Given records:
=-=-=-=-=
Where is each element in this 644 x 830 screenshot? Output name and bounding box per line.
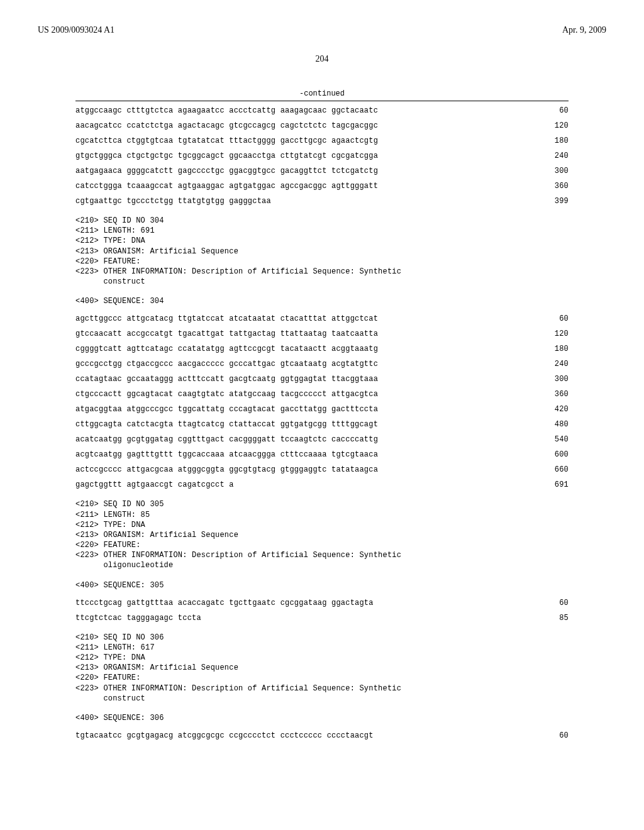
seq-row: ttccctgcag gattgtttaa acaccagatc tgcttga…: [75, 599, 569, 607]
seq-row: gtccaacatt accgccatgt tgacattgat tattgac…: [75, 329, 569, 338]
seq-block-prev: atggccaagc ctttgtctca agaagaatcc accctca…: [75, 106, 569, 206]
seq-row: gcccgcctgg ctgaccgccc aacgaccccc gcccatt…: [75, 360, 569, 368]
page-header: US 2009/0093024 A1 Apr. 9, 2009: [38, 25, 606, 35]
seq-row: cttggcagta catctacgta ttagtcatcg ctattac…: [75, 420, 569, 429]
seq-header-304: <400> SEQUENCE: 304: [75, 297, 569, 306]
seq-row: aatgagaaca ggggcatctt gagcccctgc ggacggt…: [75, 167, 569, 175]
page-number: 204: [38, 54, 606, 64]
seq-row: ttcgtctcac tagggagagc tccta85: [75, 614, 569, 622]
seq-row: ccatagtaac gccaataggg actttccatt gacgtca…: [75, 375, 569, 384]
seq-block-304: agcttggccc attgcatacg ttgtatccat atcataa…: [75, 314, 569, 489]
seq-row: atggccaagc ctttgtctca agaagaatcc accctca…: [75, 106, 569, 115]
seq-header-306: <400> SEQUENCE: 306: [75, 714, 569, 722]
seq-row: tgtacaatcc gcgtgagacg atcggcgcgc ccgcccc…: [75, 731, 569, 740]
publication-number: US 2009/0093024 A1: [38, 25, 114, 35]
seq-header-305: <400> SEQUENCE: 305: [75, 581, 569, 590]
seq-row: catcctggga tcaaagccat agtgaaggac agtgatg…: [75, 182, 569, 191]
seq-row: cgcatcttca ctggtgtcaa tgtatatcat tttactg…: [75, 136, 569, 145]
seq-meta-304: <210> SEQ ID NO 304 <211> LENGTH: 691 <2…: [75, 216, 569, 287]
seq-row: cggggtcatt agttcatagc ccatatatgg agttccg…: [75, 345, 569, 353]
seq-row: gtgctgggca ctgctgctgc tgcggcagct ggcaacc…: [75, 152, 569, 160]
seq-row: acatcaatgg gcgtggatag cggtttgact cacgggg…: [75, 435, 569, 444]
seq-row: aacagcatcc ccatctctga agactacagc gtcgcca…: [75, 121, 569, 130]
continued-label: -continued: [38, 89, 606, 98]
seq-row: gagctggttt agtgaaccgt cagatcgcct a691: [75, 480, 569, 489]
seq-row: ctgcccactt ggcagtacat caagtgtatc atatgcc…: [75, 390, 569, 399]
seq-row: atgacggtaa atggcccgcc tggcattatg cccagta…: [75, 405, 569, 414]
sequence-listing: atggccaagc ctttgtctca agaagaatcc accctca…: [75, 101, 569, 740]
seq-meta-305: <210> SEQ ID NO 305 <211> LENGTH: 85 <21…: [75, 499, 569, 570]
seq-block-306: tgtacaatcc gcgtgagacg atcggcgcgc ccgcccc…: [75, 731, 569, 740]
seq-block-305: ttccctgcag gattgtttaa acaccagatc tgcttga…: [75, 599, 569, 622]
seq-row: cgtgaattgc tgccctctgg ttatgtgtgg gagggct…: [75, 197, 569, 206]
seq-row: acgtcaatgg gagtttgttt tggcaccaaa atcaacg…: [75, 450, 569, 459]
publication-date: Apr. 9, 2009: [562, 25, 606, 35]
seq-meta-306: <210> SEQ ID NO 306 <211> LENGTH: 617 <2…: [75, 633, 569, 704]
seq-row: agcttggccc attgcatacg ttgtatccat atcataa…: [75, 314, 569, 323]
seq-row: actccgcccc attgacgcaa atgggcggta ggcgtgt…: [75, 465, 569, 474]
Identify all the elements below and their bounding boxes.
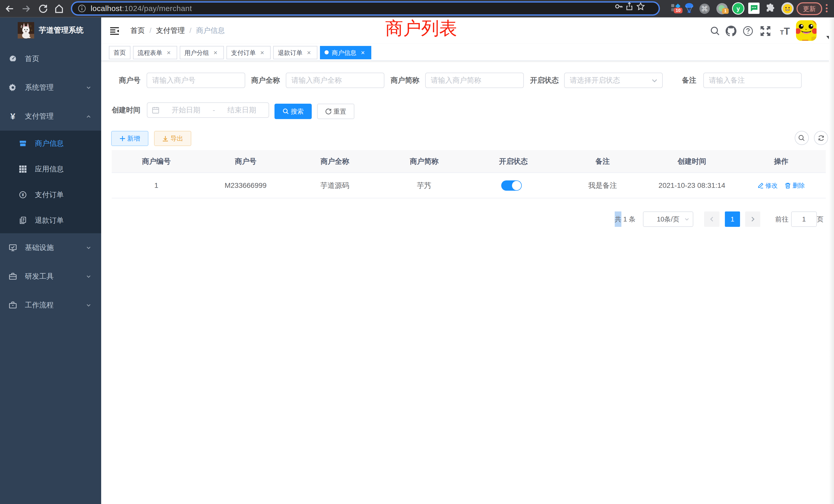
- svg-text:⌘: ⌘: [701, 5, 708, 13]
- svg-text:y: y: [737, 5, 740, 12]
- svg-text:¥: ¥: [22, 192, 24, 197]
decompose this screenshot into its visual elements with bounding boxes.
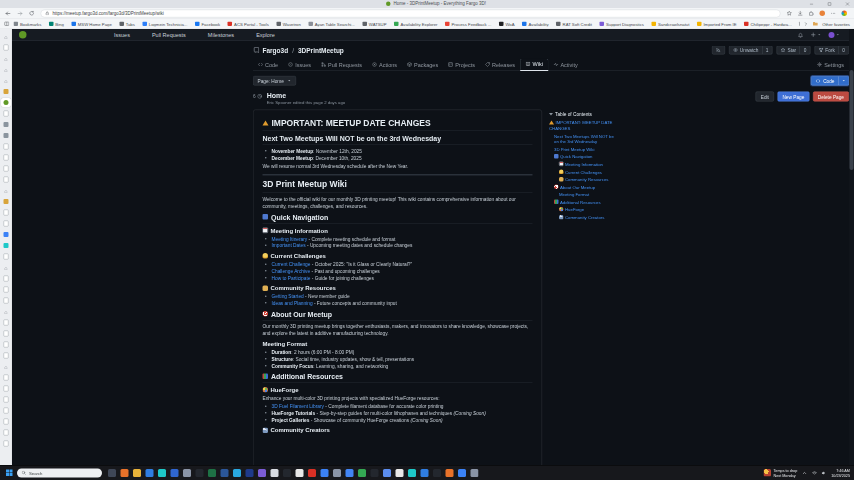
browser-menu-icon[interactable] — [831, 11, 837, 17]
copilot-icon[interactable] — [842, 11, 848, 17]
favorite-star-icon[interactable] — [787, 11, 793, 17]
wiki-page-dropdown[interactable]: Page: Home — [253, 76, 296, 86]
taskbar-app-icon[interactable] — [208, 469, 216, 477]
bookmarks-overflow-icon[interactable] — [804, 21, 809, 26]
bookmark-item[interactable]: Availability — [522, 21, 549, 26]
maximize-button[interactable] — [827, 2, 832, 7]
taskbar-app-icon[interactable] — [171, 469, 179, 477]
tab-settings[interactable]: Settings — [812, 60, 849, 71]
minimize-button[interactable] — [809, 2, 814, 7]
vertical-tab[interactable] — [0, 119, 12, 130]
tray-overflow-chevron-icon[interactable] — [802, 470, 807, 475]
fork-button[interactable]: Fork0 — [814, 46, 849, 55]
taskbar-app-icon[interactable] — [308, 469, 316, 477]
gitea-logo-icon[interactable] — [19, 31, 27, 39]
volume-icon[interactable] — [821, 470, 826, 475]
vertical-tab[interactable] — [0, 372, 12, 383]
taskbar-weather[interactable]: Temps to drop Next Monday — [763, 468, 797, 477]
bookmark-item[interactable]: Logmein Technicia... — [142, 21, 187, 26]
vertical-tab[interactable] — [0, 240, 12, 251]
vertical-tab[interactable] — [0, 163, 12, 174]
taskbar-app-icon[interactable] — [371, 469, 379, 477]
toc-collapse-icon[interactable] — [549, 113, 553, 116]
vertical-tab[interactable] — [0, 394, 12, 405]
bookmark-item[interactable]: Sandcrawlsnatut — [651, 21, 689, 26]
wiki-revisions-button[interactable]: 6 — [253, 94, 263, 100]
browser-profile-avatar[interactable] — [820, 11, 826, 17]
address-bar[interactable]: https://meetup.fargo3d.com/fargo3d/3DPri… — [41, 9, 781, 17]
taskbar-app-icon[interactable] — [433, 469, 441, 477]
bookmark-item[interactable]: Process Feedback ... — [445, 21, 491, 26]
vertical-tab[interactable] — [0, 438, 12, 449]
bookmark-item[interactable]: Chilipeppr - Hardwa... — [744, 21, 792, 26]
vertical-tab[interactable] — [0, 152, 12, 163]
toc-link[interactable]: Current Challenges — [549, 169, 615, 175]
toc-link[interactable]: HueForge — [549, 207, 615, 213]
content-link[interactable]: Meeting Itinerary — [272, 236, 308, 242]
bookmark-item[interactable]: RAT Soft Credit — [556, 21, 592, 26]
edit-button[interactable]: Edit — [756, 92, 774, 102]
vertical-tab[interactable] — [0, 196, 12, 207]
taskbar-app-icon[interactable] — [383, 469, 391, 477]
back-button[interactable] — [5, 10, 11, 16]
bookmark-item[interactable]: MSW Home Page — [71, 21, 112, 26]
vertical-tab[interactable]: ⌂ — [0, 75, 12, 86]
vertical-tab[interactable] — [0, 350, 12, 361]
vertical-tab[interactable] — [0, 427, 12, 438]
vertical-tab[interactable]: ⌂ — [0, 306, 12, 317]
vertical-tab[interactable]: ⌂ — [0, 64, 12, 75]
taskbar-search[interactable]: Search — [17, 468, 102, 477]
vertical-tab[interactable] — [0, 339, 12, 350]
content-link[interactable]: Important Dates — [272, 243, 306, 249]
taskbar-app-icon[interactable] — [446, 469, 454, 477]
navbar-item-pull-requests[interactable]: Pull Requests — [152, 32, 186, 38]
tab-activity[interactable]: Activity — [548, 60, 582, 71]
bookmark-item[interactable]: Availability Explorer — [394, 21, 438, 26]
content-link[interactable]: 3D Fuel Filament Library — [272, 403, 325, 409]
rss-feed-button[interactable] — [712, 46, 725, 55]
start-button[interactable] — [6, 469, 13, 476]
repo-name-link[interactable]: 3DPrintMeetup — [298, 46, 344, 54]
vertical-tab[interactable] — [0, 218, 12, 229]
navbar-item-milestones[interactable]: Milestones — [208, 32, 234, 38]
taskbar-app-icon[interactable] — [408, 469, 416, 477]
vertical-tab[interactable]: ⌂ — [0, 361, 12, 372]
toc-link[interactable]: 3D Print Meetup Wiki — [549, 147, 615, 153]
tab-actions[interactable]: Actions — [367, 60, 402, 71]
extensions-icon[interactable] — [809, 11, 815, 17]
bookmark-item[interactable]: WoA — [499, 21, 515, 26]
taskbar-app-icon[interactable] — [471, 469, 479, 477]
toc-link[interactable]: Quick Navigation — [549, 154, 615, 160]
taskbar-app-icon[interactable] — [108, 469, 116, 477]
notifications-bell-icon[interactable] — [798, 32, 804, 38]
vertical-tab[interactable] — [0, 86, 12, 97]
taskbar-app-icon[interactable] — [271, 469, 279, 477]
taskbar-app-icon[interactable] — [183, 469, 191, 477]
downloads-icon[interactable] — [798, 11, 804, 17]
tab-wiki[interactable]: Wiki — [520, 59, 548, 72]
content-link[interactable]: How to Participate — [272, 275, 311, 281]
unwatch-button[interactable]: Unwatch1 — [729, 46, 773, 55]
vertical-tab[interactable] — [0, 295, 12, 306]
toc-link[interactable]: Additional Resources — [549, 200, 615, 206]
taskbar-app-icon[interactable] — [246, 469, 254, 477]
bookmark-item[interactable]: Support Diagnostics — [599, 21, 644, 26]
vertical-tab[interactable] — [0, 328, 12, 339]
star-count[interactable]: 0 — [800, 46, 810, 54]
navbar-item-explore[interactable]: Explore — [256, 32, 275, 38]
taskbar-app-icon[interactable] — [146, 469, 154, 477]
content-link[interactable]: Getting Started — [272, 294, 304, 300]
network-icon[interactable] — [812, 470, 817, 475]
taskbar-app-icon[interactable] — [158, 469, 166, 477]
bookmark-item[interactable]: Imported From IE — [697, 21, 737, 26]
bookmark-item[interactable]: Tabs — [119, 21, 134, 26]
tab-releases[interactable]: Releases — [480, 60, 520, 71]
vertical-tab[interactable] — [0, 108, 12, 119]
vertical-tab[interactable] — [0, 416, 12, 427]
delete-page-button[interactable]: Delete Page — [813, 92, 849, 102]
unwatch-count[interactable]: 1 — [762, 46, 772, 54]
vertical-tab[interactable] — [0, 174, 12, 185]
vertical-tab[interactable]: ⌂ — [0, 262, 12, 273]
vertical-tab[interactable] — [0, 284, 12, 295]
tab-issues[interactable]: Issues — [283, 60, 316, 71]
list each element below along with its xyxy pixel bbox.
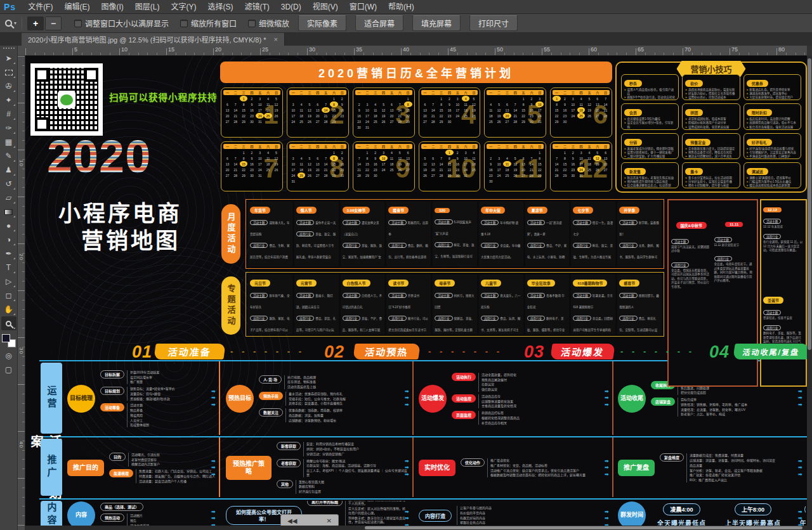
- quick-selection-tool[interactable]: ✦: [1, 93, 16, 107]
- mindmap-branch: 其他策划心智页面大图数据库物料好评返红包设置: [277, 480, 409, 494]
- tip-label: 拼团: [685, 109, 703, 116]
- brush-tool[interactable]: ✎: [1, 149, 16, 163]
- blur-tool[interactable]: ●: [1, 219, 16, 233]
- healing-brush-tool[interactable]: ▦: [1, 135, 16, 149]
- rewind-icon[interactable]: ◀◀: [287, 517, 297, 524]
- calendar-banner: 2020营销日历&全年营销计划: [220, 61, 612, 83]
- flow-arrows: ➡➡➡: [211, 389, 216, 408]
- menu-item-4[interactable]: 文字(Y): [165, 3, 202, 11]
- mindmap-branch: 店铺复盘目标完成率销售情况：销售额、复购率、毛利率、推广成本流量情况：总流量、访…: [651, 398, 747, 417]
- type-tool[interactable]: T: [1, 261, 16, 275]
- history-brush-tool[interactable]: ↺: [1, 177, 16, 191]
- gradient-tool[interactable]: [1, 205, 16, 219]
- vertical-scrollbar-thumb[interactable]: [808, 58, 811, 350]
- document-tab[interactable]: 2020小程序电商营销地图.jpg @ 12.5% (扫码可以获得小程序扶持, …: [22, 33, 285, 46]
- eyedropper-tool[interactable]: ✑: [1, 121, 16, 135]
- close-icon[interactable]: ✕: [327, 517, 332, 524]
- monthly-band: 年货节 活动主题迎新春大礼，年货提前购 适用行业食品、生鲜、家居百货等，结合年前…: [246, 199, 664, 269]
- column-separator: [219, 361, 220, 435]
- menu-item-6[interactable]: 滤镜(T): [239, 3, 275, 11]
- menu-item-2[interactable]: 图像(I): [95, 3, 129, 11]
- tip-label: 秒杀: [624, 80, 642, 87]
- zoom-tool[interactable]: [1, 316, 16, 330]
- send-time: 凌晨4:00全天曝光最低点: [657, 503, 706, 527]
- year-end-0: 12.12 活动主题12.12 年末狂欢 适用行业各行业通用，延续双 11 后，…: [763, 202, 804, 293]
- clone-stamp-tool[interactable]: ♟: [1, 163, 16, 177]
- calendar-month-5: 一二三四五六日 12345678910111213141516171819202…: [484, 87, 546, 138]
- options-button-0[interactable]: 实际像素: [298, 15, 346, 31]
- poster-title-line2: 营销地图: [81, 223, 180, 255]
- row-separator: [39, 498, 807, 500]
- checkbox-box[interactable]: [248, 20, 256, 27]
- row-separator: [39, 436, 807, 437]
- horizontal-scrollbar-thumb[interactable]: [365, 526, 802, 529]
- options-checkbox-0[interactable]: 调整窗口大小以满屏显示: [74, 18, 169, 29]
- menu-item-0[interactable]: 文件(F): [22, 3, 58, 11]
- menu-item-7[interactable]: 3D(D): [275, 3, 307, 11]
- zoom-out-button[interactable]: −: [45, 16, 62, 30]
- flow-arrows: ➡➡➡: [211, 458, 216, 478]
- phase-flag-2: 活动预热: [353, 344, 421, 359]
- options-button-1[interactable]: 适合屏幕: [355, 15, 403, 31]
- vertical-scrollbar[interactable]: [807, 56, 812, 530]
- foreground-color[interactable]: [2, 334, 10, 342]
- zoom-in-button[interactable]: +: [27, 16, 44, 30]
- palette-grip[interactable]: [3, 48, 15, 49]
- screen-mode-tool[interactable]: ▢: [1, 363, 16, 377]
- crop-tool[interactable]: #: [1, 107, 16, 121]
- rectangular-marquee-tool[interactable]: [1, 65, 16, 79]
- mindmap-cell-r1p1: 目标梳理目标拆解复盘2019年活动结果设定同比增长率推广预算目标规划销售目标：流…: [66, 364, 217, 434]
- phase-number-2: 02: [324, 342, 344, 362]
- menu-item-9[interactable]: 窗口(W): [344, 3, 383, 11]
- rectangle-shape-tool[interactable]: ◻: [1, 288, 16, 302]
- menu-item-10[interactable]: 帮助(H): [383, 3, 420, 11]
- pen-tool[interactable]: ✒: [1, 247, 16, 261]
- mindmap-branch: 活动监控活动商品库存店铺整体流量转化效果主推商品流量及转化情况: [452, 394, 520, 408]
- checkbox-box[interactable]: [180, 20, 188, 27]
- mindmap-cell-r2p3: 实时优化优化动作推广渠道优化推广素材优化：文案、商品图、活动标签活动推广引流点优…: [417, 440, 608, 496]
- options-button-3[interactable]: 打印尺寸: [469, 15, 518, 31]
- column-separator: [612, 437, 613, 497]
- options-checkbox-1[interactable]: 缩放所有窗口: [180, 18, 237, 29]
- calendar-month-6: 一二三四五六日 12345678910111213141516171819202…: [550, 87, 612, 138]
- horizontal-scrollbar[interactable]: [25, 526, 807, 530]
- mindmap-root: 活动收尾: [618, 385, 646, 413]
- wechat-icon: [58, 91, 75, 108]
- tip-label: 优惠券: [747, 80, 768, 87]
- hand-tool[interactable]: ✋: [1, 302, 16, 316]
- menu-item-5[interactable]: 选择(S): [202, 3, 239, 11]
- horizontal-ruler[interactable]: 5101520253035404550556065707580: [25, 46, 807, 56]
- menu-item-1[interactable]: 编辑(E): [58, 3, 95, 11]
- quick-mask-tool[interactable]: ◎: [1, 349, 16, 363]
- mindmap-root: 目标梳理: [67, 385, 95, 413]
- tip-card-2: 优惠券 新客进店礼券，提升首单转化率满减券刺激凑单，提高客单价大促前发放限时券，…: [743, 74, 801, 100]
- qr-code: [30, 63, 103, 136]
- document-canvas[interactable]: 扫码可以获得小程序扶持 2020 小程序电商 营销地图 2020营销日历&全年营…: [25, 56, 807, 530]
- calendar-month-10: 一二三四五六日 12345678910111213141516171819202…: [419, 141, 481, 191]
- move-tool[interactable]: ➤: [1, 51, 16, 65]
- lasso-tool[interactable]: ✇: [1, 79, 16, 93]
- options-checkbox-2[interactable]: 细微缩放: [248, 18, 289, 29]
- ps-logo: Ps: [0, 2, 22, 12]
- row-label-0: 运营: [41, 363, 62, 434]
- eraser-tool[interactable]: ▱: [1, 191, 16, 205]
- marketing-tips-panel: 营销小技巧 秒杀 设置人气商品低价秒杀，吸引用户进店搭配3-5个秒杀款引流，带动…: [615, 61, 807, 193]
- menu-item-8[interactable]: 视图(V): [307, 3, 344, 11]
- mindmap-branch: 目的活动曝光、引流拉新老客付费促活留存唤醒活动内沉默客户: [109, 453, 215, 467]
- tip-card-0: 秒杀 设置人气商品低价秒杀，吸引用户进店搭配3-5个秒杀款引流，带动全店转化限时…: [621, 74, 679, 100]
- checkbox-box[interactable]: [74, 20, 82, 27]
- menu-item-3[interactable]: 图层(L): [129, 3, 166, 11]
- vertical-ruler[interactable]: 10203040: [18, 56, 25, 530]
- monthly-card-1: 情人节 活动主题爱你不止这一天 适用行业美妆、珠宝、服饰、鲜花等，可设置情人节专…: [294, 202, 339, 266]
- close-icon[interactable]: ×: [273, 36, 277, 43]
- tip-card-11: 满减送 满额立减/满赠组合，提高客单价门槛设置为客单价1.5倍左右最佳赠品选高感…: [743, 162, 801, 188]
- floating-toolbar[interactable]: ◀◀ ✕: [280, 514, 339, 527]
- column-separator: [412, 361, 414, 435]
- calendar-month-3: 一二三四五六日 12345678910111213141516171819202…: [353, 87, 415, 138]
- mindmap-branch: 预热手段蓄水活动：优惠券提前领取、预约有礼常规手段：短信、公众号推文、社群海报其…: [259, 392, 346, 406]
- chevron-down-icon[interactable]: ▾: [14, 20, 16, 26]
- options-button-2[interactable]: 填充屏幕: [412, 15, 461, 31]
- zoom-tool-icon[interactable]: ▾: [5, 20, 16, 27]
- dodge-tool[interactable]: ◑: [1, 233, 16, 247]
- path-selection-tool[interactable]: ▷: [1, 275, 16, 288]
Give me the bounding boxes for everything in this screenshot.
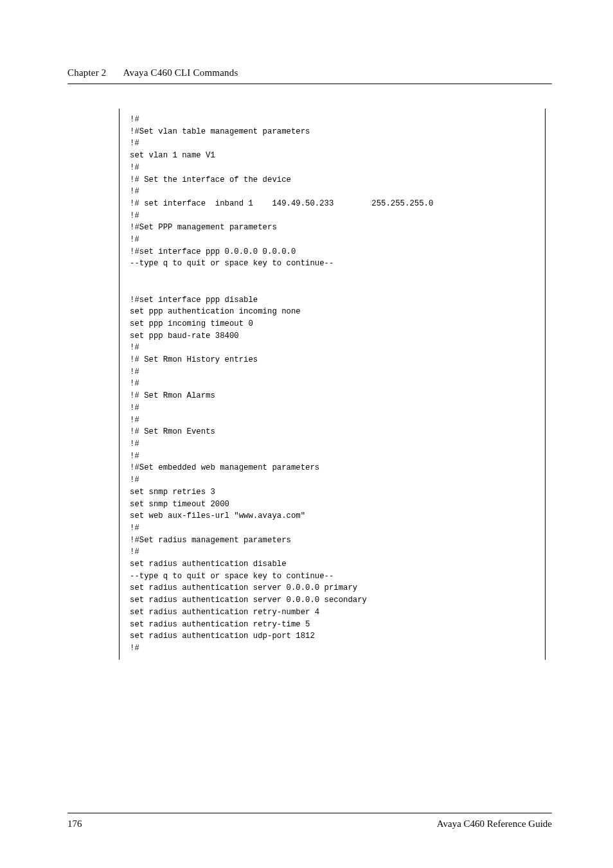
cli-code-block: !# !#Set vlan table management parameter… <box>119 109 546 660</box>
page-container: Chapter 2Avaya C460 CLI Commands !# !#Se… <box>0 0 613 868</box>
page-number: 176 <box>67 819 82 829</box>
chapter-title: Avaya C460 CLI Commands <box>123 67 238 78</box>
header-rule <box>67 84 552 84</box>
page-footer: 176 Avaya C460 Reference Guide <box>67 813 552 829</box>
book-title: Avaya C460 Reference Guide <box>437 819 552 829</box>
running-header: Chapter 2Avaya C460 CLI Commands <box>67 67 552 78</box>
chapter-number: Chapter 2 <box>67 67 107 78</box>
=-=-=-=-=
Work instruction:
Please output exactly the lines from the line containing "Give me the" through the last line of the records above, both included, and leave out any pictures.

Task answer:
Give me the bounding boxes for everything in this screenshot.
cli-code-block: !# !#Set vlan table management parameter… <box>119 109 546 660</box>
page-container: Chapter 2Avaya C460 CLI Commands !# !#Se… <box>0 0 613 868</box>
page-number: 176 <box>67 819 82 829</box>
chapter-title: Avaya C460 CLI Commands <box>123 67 238 78</box>
header-rule <box>67 84 552 84</box>
page-footer: 176 Avaya C460 Reference Guide <box>67 813 552 829</box>
book-title: Avaya C460 Reference Guide <box>437 819 552 829</box>
running-header: Chapter 2Avaya C460 CLI Commands <box>67 67 552 78</box>
chapter-number: Chapter 2 <box>67 67 107 78</box>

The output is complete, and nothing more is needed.